According to formula (7), CR = 0.03487 < 0.1 is obtained, so the judgment matrix has satisfactory consistency, and the eigenvector corresponding to is the relative weight coefficient of each index in the main criterion layer after normalization. Similarly, the relevant weights of each index and the relative weights of each description level in the sub-criteria layer can be calculated, and then the relative strength of each description level can be calculated through formula (5), as shown in Table 2.
Table 2.
Relative weight of criterion level index and relative strength of description level relative.

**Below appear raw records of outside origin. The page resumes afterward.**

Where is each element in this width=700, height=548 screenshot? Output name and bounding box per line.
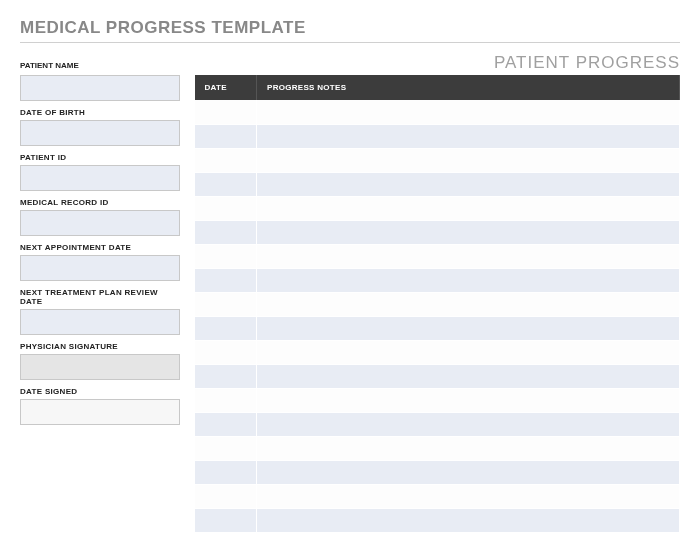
table-cell-date[interactable] bbox=[195, 124, 257, 148]
table-row bbox=[195, 340, 680, 364]
table-cell-notes[interactable] bbox=[257, 172, 680, 196]
table-cell-notes[interactable] bbox=[257, 508, 680, 532]
patient-id-field[interactable] bbox=[20, 165, 180, 191]
dob-field[interactable] bbox=[20, 120, 180, 146]
table-header-date: DATE bbox=[195, 75, 257, 100]
table-cell-notes[interactable] bbox=[257, 124, 680, 148]
table-cell-date[interactable] bbox=[195, 388, 257, 412]
table-cell-notes[interactable] bbox=[257, 340, 680, 364]
table-cell-date[interactable] bbox=[195, 340, 257, 364]
table-cell-notes[interactable] bbox=[257, 292, 680, 316]
date-signed-label: DATE SIGNED bbox=[20, 387, 180, 396]
table-row bbox=[195, 100, 680, 124]
table-cell-notes[interactable] bbox=[257, 220, 680, 244]
table-cell-date[interactable] bbox=[195, 436, 257, 460]
table-cell-notes[interactable] bbox=[257, 196, 680, 220]
patient-info-sidebar: DATE OF BIRTH PATIENT ID MEDICAL RECORD … bbox=[20, 75, 180, 533]
next-appointment-label: NEXT APPOINTMENT DATE bbox=[20, 243, 180, 252]
table-cell-notes[interactable] bbox=[257, 484, 680, 508]
table-cell-notes[interactable] bbox=[257, 244, 680, 268]
medical-record-id-field[interactable] bbox=[20, 210, 180, 236]
table-cell-date[interactable] bbox=[195, 196, 257, 220]
table-row bbox=[195, 172, 680, 196]
table-cell-notes[interactable] bbox=[257, 148, 680, 172]
table-cell-notes[interactable] bbox=[257, 388, 680, 412]
next-review-field[interactable] bbox=[20, 309, 180, 335]
next-review-label: NEXT TREATMENT PLAN REVIEW DATE bbox=[20, 288, 180, 306]
table-cell-notes[interactable] bbox=[257, 268, 680, 292]
table-header-notes: PROGRESS NOTES bbox=[257, 75, 680, 100]
table-cell-date[interactable] bbox=[195, 484, 257, 508]
table-cell-date[interactable] bbox=[195, 316, 257, 340]
table-cell-notes[interactable] bbox=[257, 436, 680, 460]
table-cell-date[interactable] bbox=[195, 244, 257, 268]
table-cell-date[interactable] bbox=[195, 100, 257, 124]
table-row bbox=[195, 244, 680, 268]
table-row bbox=[195, 412, 680, 436]
table-cell-notes[interactable] bbox=[257, 364, 680, 388]
table-row bbox=[195, 436, 680, 460]
table-cell-date[interactable] bbox=[195, 508, 257, 532]
table-row bbox=[195, 364, 680, 388]
table-row bbox=[195, 268, 680, 292]
table-cell-date[interactable] bbox=[195, 412, 257, 436]
table-row bbox=[195, 508, 680, 532]
patient-name-label: PATIENT NAME bbox=[20, 61, 79, 70]
table-row bbox=[195, 316, 680, 340]
table-cell-date[interactable] bbox=[195, 460, 257, 484]
physician-signature-field[interactable] bbox=[20, 354, 180, 380]
table-row bbox=[195, 388, 680, 412]
table-cell-date[interactable] bbox=[195, 364, 257, 388]
table-row bbox=[195, 196, 680, 220]
patient-id-label: PATIENT ID bbox=[20, 153, 180, 162]
physician-signature-label: PHYSICIAN SIGNATURE bbox=[20, 342, 180, 351]
dob-label: DATE OF BIRTH bbox=[20, 108, 180, 117]
date-signed-field[interactable] bbox=[20, 399, 180, 425]
table-cell-notes[interactable] bbox=[257, 460, 680, 484]
table-cell-notes[interactable] bbox=[257, 316, 680, 340]
medical-record-id-label: MEDICAL RECORD ID bbox=[20, 198, 180, 207]
table-row bbox=[195, 220, 680, 244]
patient-name-field[interactable] bbox=[20, 75, 180, 101]
progress-notes-table: DATE PROGRESS NOTES bbox=[194, 75, 680, 533]
table-row bbox=[195, 292, 680, 316]
next-appointment-field[interactable] bbox=[20, 255, 180, 281]
table-row bbox=[195, 124, 680, 148]
table-cell-date[interactable] bbox=[195, 220, 257, 244]
table-cell-date[interactable] bbox=[195, 268, 257, 292]
table-cell-date[interactable] bbox=[195, 292, 257, 316]
table-row bbox=[195, 484, 680, 508]
document-title: MEDICAL PROGRESS TEMPLATE bbox=[20, 18, 680, 43]
table-row bbox=[195, 148, 680, 172]
table-cell-notes[interactable] bbox=[257, 412, 680, 436]
table-cell-date[interactable] bbox=[195, 148, 257, 172]
table-row bbox=[195, 460, 680, 484]
document-subtitle: PATIENT PROGRESS bbox=[494, 53, 680, 73]
table-cell-notes[interactable] bbox=[257, 100, 680, 124]
table-cell-date[interactable] bbox=[195, 172, 257, 196]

Main Criteria Layer | Sub-criteria Layer | Description level | |||
---|---|---|---|---|---|
Content | Relative Weight | Content | Relative Weight | Content | Relative Strength |
Medical Institution Level | 0.1405 | Hospital Scale Level | 0.0752 | Three-level medical institution | 1 |
Secondary medical institution | 0.4055 | ||||
Primary medical institution | 0.1644 | ||||
Technical Personnel Configuration | 0.5083 | More than 3 persons | 1 | ||
1–3 persons | 0.3057 | ||||
No personnel | 0.0935 | ||||
Standard Device Configuration | 0.1512 | Already configured | 1 | ||
Planned configuration | 0.2578 | ||||
No planned configuration | 0.1108 | ||||
Willingness to Establish Measurement Standards | 0.2653 | Willing | 1 | ||
Neutral | 0.3057 | ||||
Disagree | 0.0935 | ||||
Medical Equipment Level | 0.2996 | Mandatory Calibration Equipment | 0.5646 | No | 1 |
Yes | 0.1111 | ||||
Metrological Demand | 0.2413 | Yes, a large quantity | 1 | ||
Yes, a small quantity | 0.3057 | ||||
No demand | 0.0935 | ||||
Single Calibration Cost (CNY) | 0.1333 | > 2000 | 1 | ||
1000 ~ 2000 | 0.4055 | ||||
< 1000 | 0.1644 | ||||
Measurement Technical Regulations | 0.0608 | No relevant regulations | 1 | ||
Relevant calibration procedures | 0.3333 | ||||
Specific measurement standards | 0.3333 | ||||
Technical Conditions Level | 0.0539 | Measurement Operation Skills | 0.7500 | Proficient | 1 |
Can operate, but not proficient | 0.4055 | ||||
Cannot operate at all | 0.1644 | ||||
Presence of Measurement Standard Storage and Maintenance Conditions | 0.2500 | Yes | 1 | ||
No, can be coordinated | 0.4055 | ||||
Cannot be coordinated | 0.1644 | ||||
Economic Level | 0.4274 | Investment Payback Period (Years) | 1 | < 1 | 1 |
1 ~ 3 | 0.4055 | ||||
> 3 | 0.1644 | ||||
Current Entrusted Calibration Organization Level | 0.0786 | Calibration Organization Type | 0.0856 | Non-statutory calibration organization | 1 |
Statutory calibration organization | 0.6667 | ||||
Both statutory and non-statutory calibration organizations are available | 0.6667 | ||||
Response to Calibration Demand | 0.2969 | Slow response | 1 | ||
Average response | 0.2578 | ||||
Fast response | 0.1108 | ||||
Calibration Work Efficiency | 0.6175 | Low efficiency | 1 | ||
Average efficiency | 0.2578 | ||||
High efficiency | 0.1108 |
Sensitivity analysis results of GDM-AHP model
With the situation of 8 types of common medical equipment in a Grade 3 A general hospital as the original data, the measurement standards of 8 types of equipment were calculated by using the constructed GDM-AHP model to establish the feasibility measurement index R value and the ratio of R value in different value intervals, and the sensitivity analysis was carried out on the weight of each index from two aspects of the evaluation index of the sub-criterion layer and the evaluation index of the main criterion layer. The initial weights of each evaluation index are shown in Table 2.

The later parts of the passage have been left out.